Accordingly, we shall offer our support to, or withhold it from, the proposals
submitted to us, solely in the light of our judgment of the merits of the case
in question. We stand for peace, and will devote our resources and energy
towards the abolition of all causes which lead to war. To those nations that
work with this aim, we shall gladly offer our full co- operation. The Indian
delegation feels that what is important today is not to set about revising the
Charter, or to divert our energies and devise complicated ingenious amendments.
The important thing today is that we should all observe faithfully the spirit
and the letter of the Charter, its principles and procedures, not only when it
is convenient to us, not only when it helps us to pursue aims and policies which
may have no connection with the Charter, but at all times and in relation to all
problems and difficulties.
If we are not prepared to implement the Charter in this spirit, I fear that no
modification or revision, no addition or abrogation of a phrase here and an
article there, will greatly improve the position. It may well have the opposite
effect.
Machinery, new or old, by itself, will not save us if we are not truly and
sincerely determined to remove war as a means of settling difference.

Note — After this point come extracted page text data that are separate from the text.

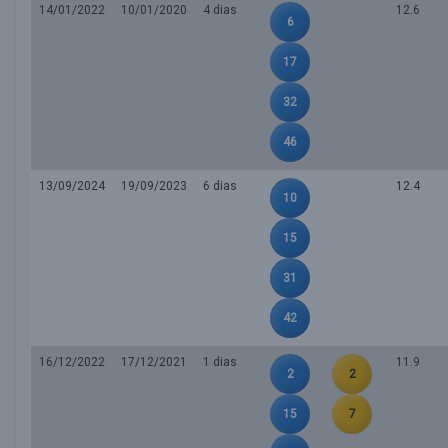
14/01/2022
10/01/2020
4 dias
12.6
6
17
32
46
13/09/2024
19/09/2023
6 dias
12.4
10
15
31
42
16/12/2022
17/12/2021
1 dias
11.9
2
2
15
7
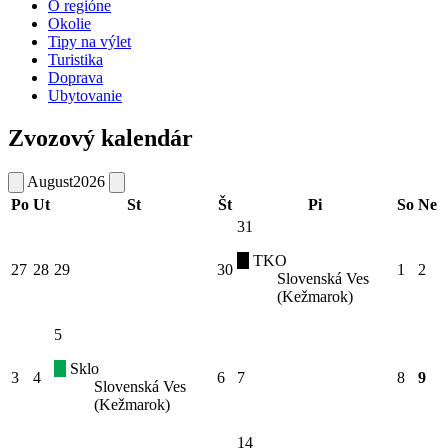
O regióne
Okolie
Tipy na výlet
Turistika
Doprava
Ubytovanie
Zvozový kalendár
August
2026
Po
Ut
St
Št
Pi
So
Ne
31
TKO
27
28
29
30
1
2
Slovenská Ves
(Kežmarok)
5
Sklo
3
4
6
7
8
9
Slovenská Ves
(Kežmarok)
14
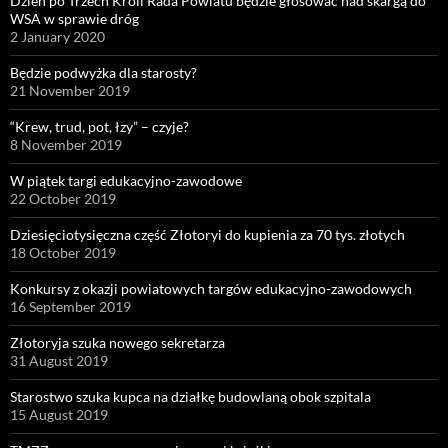
Dzień po Trzech Króli Rada Powiatu będzie głosować nad skargą do
WSA w sprawie dróg
2 January 2020
Będzie podwyżka dla starosty?
21 November 2019
“Krew, trud, pot, łzy” – czyje?
8 November 2019
W piątek targi edukacyjno-zawodowe
22 October 2019
Dziesięciotysięczna część Złotoryi do kupienia za 70 tys. złotych
18 October 2019
Konkursy z okazji powiatowych targów edukacyjno-zawodowych
16 September 2019
Złotoryja szuka nowego sekretarza
31 August 2019
Starostwo szuka kupca na działkę budowlaną obok szpitala
15 August 2019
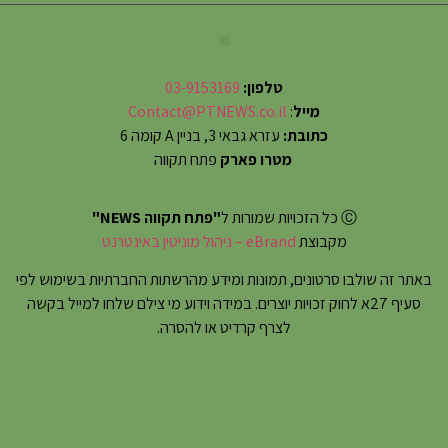
טלפון:
03-9153169
מייל
:
Contact@PTNEWS.co.il
כתובת:
עזרא גבאי 3, בניין A קומה 6
מטרו פארק
פתח תקווה
Ⓒ כל הזכויות שמורות ל
"פתח תקווה NEWS"
מקבוצת
eBrand – ניהול מוניטין באינטרנט
באתר זה שולבו סרטונים, תמונות ומידע מהרשתות החברתיות בשימוש לפי
סעיף 27א לחוק זכויות יוצרים. במידה וידוע מי צילם שלחו למייל בקשה
לצרף קרדיט או להסרה.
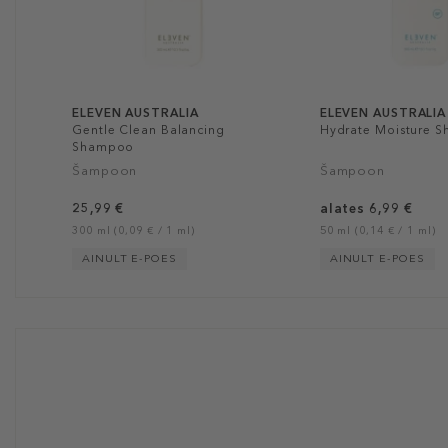
ELEVEN AUSTRALIA
ELEVEN AUSTRALIA
Gentle Clean Balancing
Hydrate Moisture 
Shampoo
Šampoon
Šampoon
25,99 €
alates 6,99 €
300 ml (0,09 € / 1 ml)
50 ml (0,14 € / 1 ml)
AINULT E-POES
AINULT E-POES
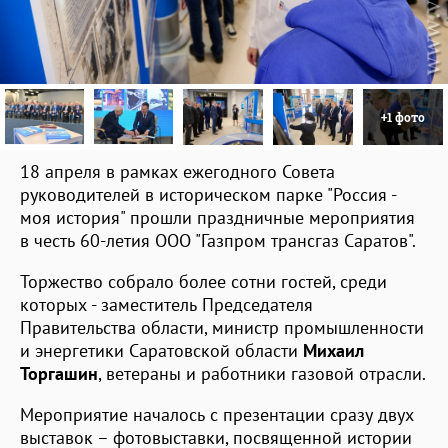
+1 фото
18 апреля в рамках ежегодного Совета
руководителей в историческом парке "Россия -
моя история" прошли праздничные мероприятия
в честь 60-летия ООО "Газпром трансгаз Саратов".
Торжество собрало более сотни гостей, среди
которых - заместитель Председателя
Правительства области, министр промышленности
и энергетики Саратовской области
Михаил
Торгашин
, ветераны и работники газовой отрасли.
Мероприятие началось с презентации сразу двух
выставок – фотовыставки, посвященной истории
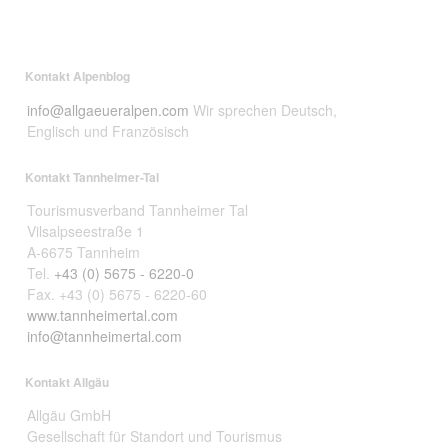
Kontakt Alpenblog
info@allgaeueralpen.com
Wir sprechen Deutsch,
Englisch und Französisch
Kontakt Tannheimer-Tal
Tourismusverband Tannheimer Tal
Vilsalpseestraße 1
A-6675 Tannheim
Tel.
+43 (0) 5675 - 6220-0
Fax. +43 (0) 5675 - 6220-60
www.tannheimertal.com
info@tannheimertal.com
Kontakt Allgäu
Allgäu GmbH
Gesellschaft für Standort und Tourismus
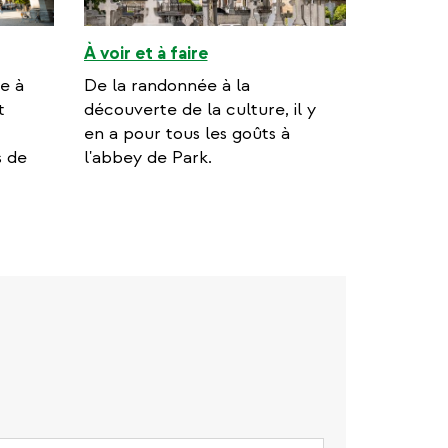
À voir et à faire
e à
De la randonnée à la
t
découverte de la culture, il y
en a pour tous les goûts à
s de
l'abbey de Park.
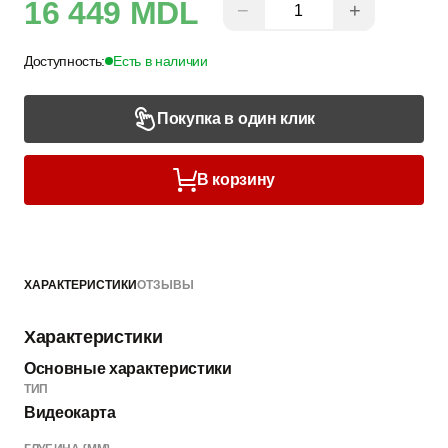
16 449 MDL
−
+
Доступность:
Есть в наличии
Покупка в один клик
В корзину
ХАРАКТЕРИСТИКИ
ОТЗЫВЫ
Характеристики
Основные характеристики
ТИП
Видеокарта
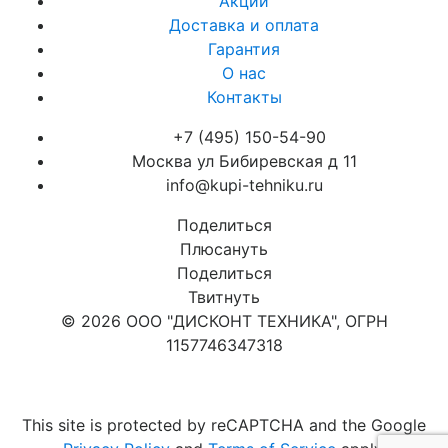
Акции
Доставка и оплата
Гарантия
О нас
Контакты
+7 (495) 150-54-90
Москва ул Бибиревская д 11
info@kupi-tehniku.ru
Поделиться
Плюсануть
Поделиться
Твитнуть
© 2026 ООО "ДИСКОНТ ТЕХНИКА", ОГРН
1157746347318
Карта сайта
This site is protected by reCAPTCHA and the Google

It has now become almost a platitude to say that a clash of ideologies underlies
the rift that is so noticeable in the world today. We, who come from the East,
who are intimately familiar with the dire want, the poverty and suffering and
starvation that prevail there, may be forgiven for thinking that ideology is
less important than practice. We cannot eat an ideology; we cannot brandish an
ideology, and feel that we are clothed and housed. Food, clothing, shelter,
education, medical services-these are the things we need. We know that we can
only obtain them by our joint efforts as a people, and with the help and
co-operation of those who are more fortunately circumstance than ourselves. The
conflict of ideology, or whatever it may be, that is plunging the world into
gloom and tension, seems so sadly irrelevant to these great human problems;
problems
that vitally affect a half, and perhaps more than a half, of the world's
population.
Our Organization, the United Nations, has no "ism" of its own; it
embraces all "isms" and ideologies; it embraces all civilisations of
the West and of the East; its principles cannot be said to derive exclusively
from either or any of the contending doctrines. That is why, in this most
critical time, and notwithstanding the discouraging factors, we continue to
place our faith in it.
We are indeed more firmly convinced than ever that the only way to avert a
catastrophe, the only road to peace and freedom and well-being for us all, is
through our steadfast and wholehearted, co-operation, at whatever
inconvenience, within the framework of the United Nations and in the spirit of
the Charter.
On behalf of my Government, once again I give you the pledge of our fullest
co-operation and our determination to do all that lies within our power, to see
that the establishment of the United Nations shall, in future, mark the
beginning of a new and less unhappy chapter in human history.